// GETTING STARTED
Quickstart
Go from `pip install` to semantic search, PII masking, and natural-language queries over a Polars DataFrame in about five minutes — all running locally, with no vector database and no data leaving your machine.
Install
pip install "omna[all]"omna[all] pulls in every feature. If you only need some, install the extras you want:
| Install | What you get |
|---|---|
pip install omna | Schema understanding (understand_df) — just polars, numpy, rich |
pip install "omna[embed]" | Local embeddings, search, and filter |
pip install "omna[pii]" | PII detection and masking (pii_report, mask_pii) |
pip install "omna[ask]" | Natural-language queries (ask) — masks rows before the API call |
pip install "omna[all]" | Everything above |
Note: Omna supports Python 3.10–3.12 on macOS or Linux. Windows is not supported. The PII engine runs on Apple Silicon macOS and Linux — it is not available on Intel Macs. Intel-Mac users can still use search, filter, and schema understanding.
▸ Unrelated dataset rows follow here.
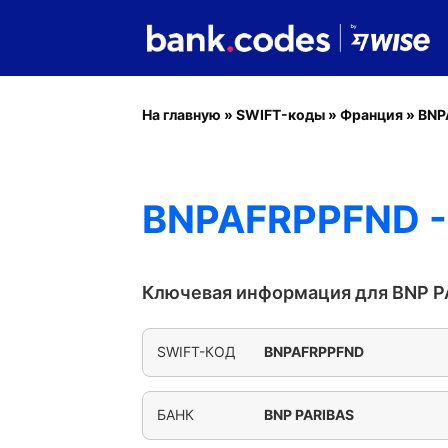
На главную
»
SWIFT-коды
»
Франция
»
BNP
BNPAFRPPFND -
Ключевая информация для BNP P
SWIFT-КОД
BNPAFRPPFND
БАНК
BNP PARIBAS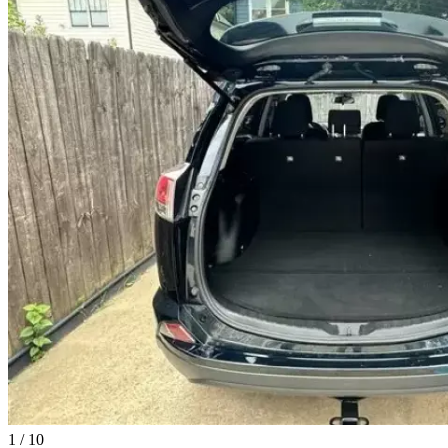
1
/
10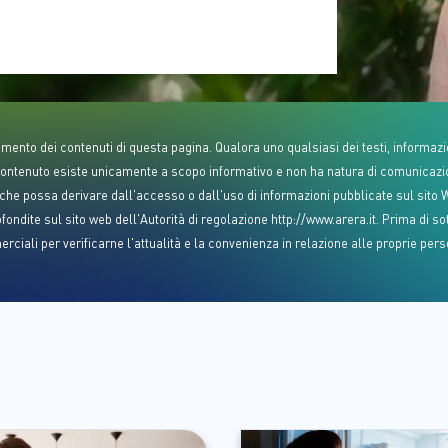
nto dei contenuti di questa pagina. Qualora uno qualsiasi dei testi, informazioni
 il contenuto esiste unicamente a scopo informativo e non ha natura di comunicazi
le che possa derivare dall'accesso o dall'uso di informazioni pubblicate sul sito
fondite sul sito web dell'Autorità di regolazione http://www.arera.it. Prima di so
ciali per verificarne l'attualità e la convenienza in relazione alle proprie pers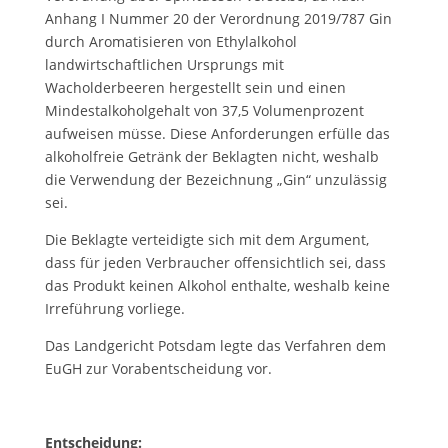
Anhang I Nummer 20 der Verordnung 2019/787 Gin
durch Aromatisieren von Ethylalkohol
landwirtschaftlichen Ursprungs mit
Wacholderbeeren hergestellt sein und einen
Mindestalkoholgehalt von 37,5 Volumenprozent
aufweisen müsse. Diese Anforderungen erfülle das
alkoholfreie Getränk der Beklagten nicht, weshalb
die Verwendung der Bezeichnung „Gin“ unzulässig
sei.
Die Beklagte verteidigte sich mit dem Argument,
dass für jeden Verbraucher offensichtlich sei, dass
das Produkt keinen Alkohol enthalte, weshalb keine
Irreführung vorliege.
Das Landgericht Potsdam legte das Verfahren dem
EuGH zur Vorabentscheidung vor.
Entscheidung: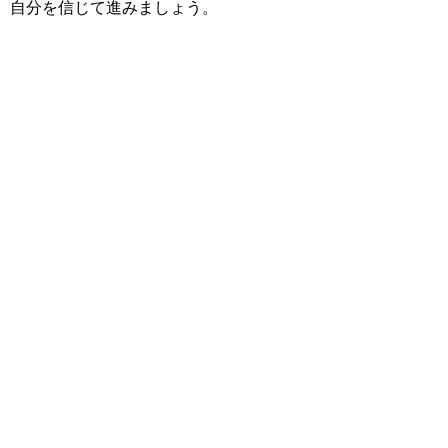
自分を信じて進みましょう。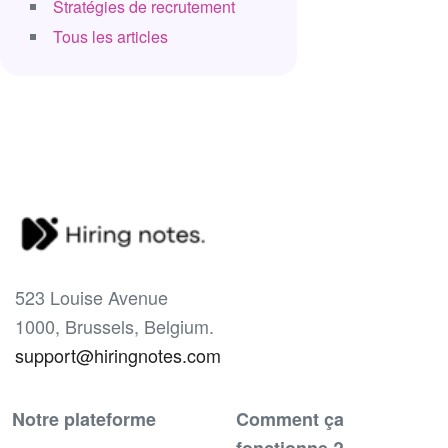
Stratégies de recrutement
Tous les articles
523 Louise Avenue
1000, Brussels, Belgium.
support@hiringnotes.com
Notre plateforme
Comment ça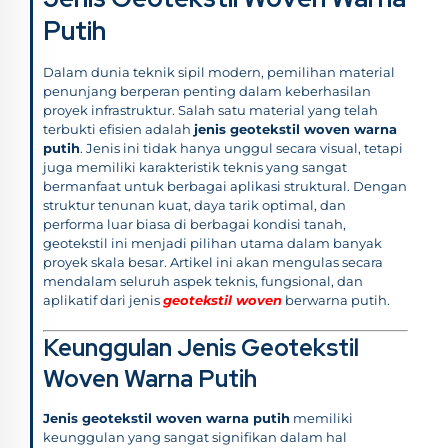
Putih
Dalam dunia teknik sipil modern, pemilihan material
penunjang berperan penting dalam keberhasilan
proyek infrastruktur. Salah satu material yang telah
terbukti efisien adalah
jenis geotekstil woven warna
putih
. Jenis ini tidak hanya unggul secara visual, tetapi
juga memiliki karakteristik teknis yang sangat
bermanfaat untuk berbagai aplikasi struktural. Dengan
struktur tenunan kuat, daya tarik optimal, dan
performa luar biasa di berbagai kondisi tanah,
geotekstil ini menjadi pilihan utama dalam banyak
proyek skala besar. Artikel ini akan mengulas secara
mendalam seluruh aspek teknis, fungsional, dan
aplikatif dari jenis
geotekstil woven
berwarna putih.
Keunggulan Jenis Geotekstil
Woven Warna Putih
Jenis geotekstil woven warna putih
memiliki
keunggulan yang sangat signifikan dalam hal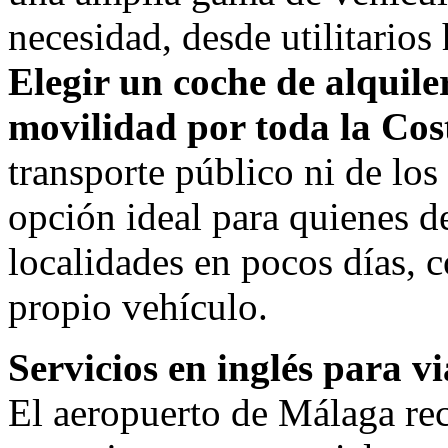
necesidad, desde utilitario
Elegir un coche de alquiler 
movilidad por toda la Cost
transporte público ni de los
opción ideal para quienes de
localidades en pocos días, 
propio vehículo.
Servicios en inglés para v
El aeropuerto de Málaga rec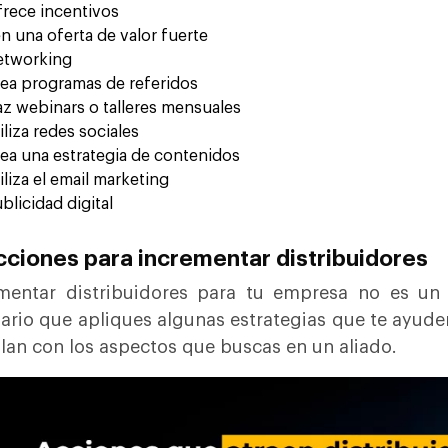
rece incentivos
n una oferta de valor fuerte
etworking
ea programas de referidos
z webinars o talleres mensuales
iliza redes sociales
ea una estrategia de contenidos
iliza el email marketing
blicidad digital
cciones para incrementar distribuidores
mentar distribuidores para tu empresa no es un 
ario que apliques algunas estrategias que te ayude
an con los aspectos que buscas en un aliado.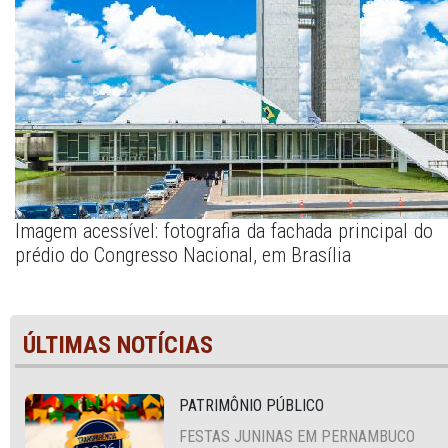
Imagem acessível: fotografia da fachada principal do
prédio do Congresso Nacional, em Brasília
ÚLTIMAS NOTÍCIAS
PATRIMÔNIO PÚBLICO
FESTAS JUNINAS EM PERNAMBUCO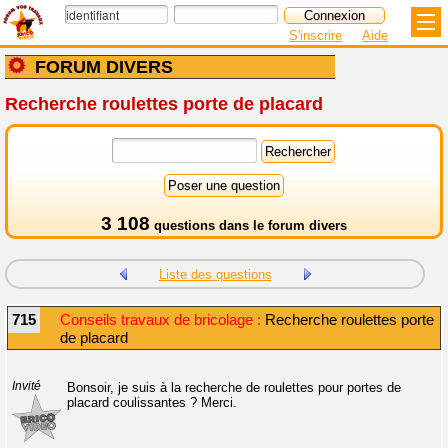
S'inscrire
Aide
FORUM DIVERS
Recherche roulettes porte de placard
3 108
questions dans le
forum divers
Liste des questions
715
Conseils travaux de bricolage :
Recherche roulettes porte
de placard
Invité
Bonsoir, je suis à la recherche de roulettes pour portes de
placard coulissantes ? Merci.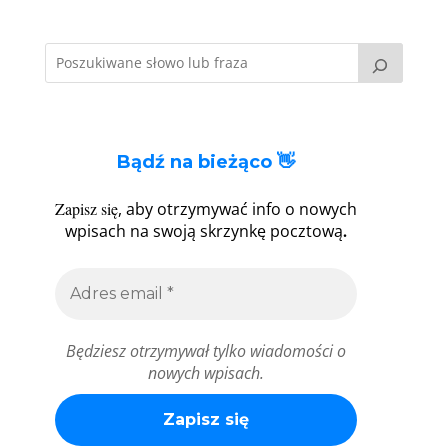
Bądź na bieżąco 👋
Zapisz się
, aby otrzymywać info o nowych
.
wpisach na swoją skrzynkę pocztową
Będziesz otrzymywał tylko wiadomości o
nowych wpisach.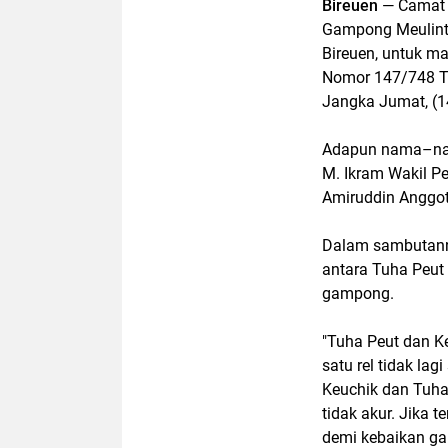
Bireuen
— Camat J
Gampong Meulint
Bireuen, untuk m
Nomor 147/748 Ta
Jangka Jumat, (1
Adapun nama–nama
M. Ikram Wakil P
Amiruddin Anggot
Dalam sambutann
antara Tuha Peut
gampong.
"Tuha Peut dan Ke
satu rel tidak lag
Keuchik dan Tuha
tidak akur. Jika 
demi kebaikan ga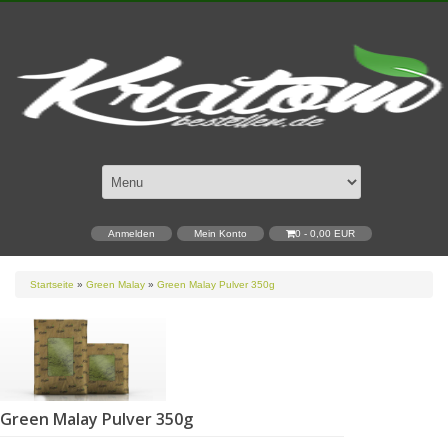
Anmelden
Mein Konto
0 - 0,00 EUR
Startseite
»
Green Malay
»
Green Malay Pulver 350g
Green Malay Pulver 350g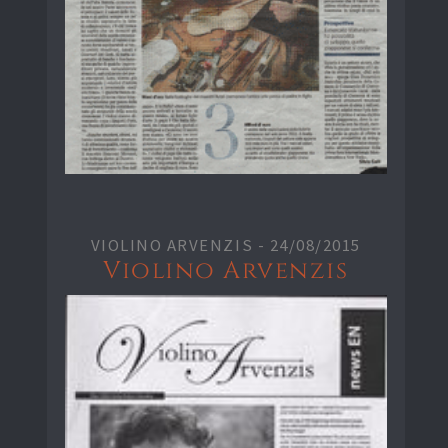
VIOLINO ARVENZIS -
24/08/2015
Violino Arvenzis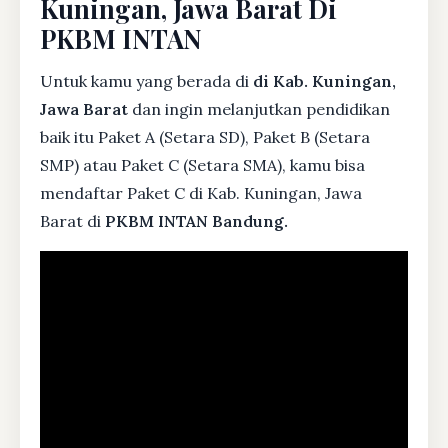
Kuningan, Jawa Barat Di
PKBM INTAN
Untuk kamu yang berada di
di Kab. Kuningan,
Jawa Barat
dan ingin melanjutkan pendidikan
baik itu Paket A (Setara SD), Paket B (Setara
SMP) atau Paket C (Setara SMA), kamu bisa
mendaftar Paket C di Kab. Kuningan, Jawa
Barat di
PKBM INTAN Bandung.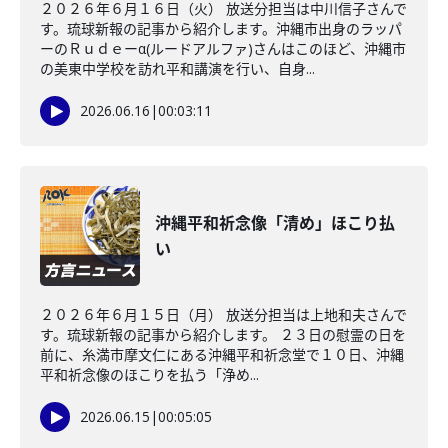
２０２６年６月１６日（火） 放送分担当は中川信子さんで
す。琉球新報の記事から紹介します。沖縄市出身のラッパ
ーのＲｕｄｅーα(ルードアルファ)さんはこのほど、沖縄市
の美東中学校を訪れ平和講演を行い、自身...
2026.06.16
|
00:03:11
沖縄平和祈念像「清め」ほこり払
い
２０２６年６月１５日（月） 放送分担当は上地和夫さんで
す。琉球新報の記事から紹介します。 ２３日の慰霊の日を
前に、糸満市摩文仁にある沖縄平和祈念堂で１０日、沖縄
平和祈念像のほこりを払う「浄め...
2026.06.15
|
00:05:05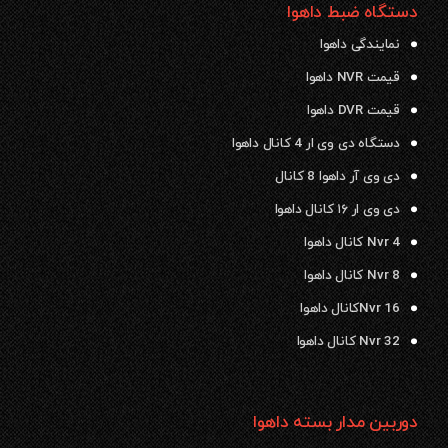
دستگاه ضبط داهوا
نمایندگی داهوا
قیمت NVR داهوا
قیمت DVR داهوا
دستگاه دی وی ار 4 کانال داهوا
دی وی آر داهوا 8 کانال
دی وی ار ۱۶ کانال داهوا
Nvr 4 کانال داهوا
Nvr 8 کانال داهوا
Nvr 16کانال داهوا
Nvr 32 کانال داهوا
دوربین مدار بسته داهوا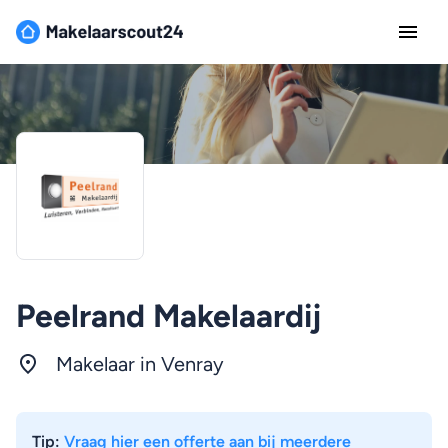
Peelrand Makelaardij
Makelaar in Venray
Tip:
Vraag hier een offerte aan bij meerdere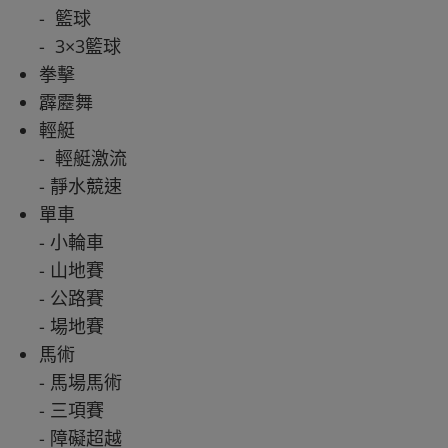
- 籃球
- 3×3籃球
拳擊
霹靂舞
輕艇
- 輕艇激流
- 靜水競速
單車
- 小輪車
- 山地賽
- 公路賽
- 場地賽
馬術
- 馬場馬術
- 三項賽
- 障礙超越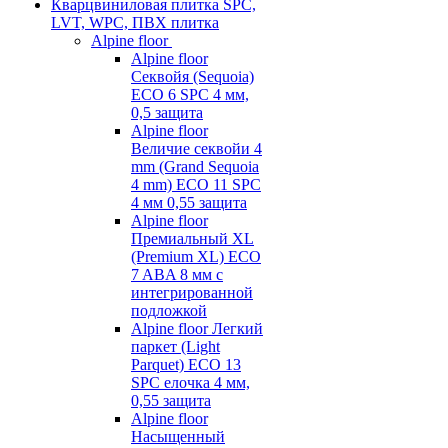
Кварцвиниловая плитка SPC,
LVT, WPC, ПВХ плитка
Alpine floor
Alpine floor
Секвойя (Sequoia)
ECO 6 SPC 4 мм,
0,5 защита
Alpine floor
Величие секвойи 4
mm (Grand Sequoia
4 mm) ECO 11 SPC
4 мм 0,55 защита
Alpine floor
Премиальный XL
(Premium XL) ECO
7 ABA 8 мм с
интегрированной
подложкой
Alpine floor Легкий
паркет (Light
Parquet) ECO 13
SPC елочка 4 мм,
0,55 защита
Alpine floor
Насыщенный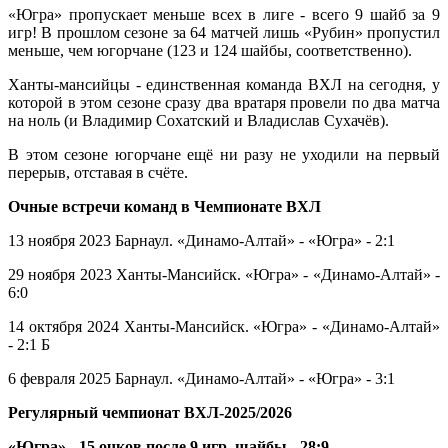
«Югра» пропускает меньше всех в лиге - всего 9 шайб за 9
игр! В прошлом сезоне за 64 матчей лишь «Рубин» пропустил
меньше, чем югорчане (123 и 124 шайбы, соответственно).
Ханты-мансийцы - единственная команда ВХЛ на сегодня, у
которой в этом сезоне сразу два вратаря провели по два матча
на ноль (и Владимир Сохатский и Владислав Сухачёв).
В этом сезоне югорчане ещё ни разу не уходили на первый
перерыв, отставая в счёте.
Очные встречи команд в Чемпионате ВХЛ
13 ноября 2023 Барнаул. «Динамо-Алтай» - «Югра» - 2:1
29 ноября 2023 Ханты-Мансийск. «Югра» - «Динамо-Алтай» -
6:0
14 октября 2024 Ханты-Мансийск. «Югра» - «Динамо-Алтай»
- 2:1 Б
6 февраля 2025 Барнаул. «Динамо-Алтай» - «Югра» - 3:1
Регулярный чемпионат ВХЛ-2025/2026
«Югра» - 15 очков после 9 игр, шайбы - 28:9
No API key is required for search, filter, embed, pii_report, mask_pii, or understand_df. Only [ask()](/docs/ask) needs an ANTHROPIC_API_KEY.
Your first five minutes
Importing omna registers the .omna namespace on every Polars DataFrame — no other setup needed.
import polars as pl
import omna
df = pl.read_csv("documents.csv")
# 1 — explore the schema (no LLM, no network)
omna.understand_df(df)
# 2 — audit for PII before anything touches the data
df.omna.pii_report()
# 3 — redact PII; an audit log is saved automatically
clean = df.omna.mask_pii()
# 4 — build a search index once
clean.omna.embed("text")
# 5 — search by meaning (semantic + keyword, fused)
results = clean.omna.search("insurance claim denied", on="text", k=5)
# 6 — or take everything above a similarity threshold
flagged = clean.omna.filter("insurance claim denied", on="text", threshold=0.73)
# 7 — ask a question in plain English (needs ANTHROPIC_API_KEY)
results.omna.ask("What personal data do these documents expose?")That is the whole library: understand your data, protect it, index it, and query it — by meaning, not keywords.
Why local-first
- No API key for core features, and no vendor account to manage.
- No data leaves your machine — embedding, search, filter, and PII masking all run in-process on a Rust kernel.
- No per-call cost and no rate limits — process a million rows offline, in CI, or on a plane.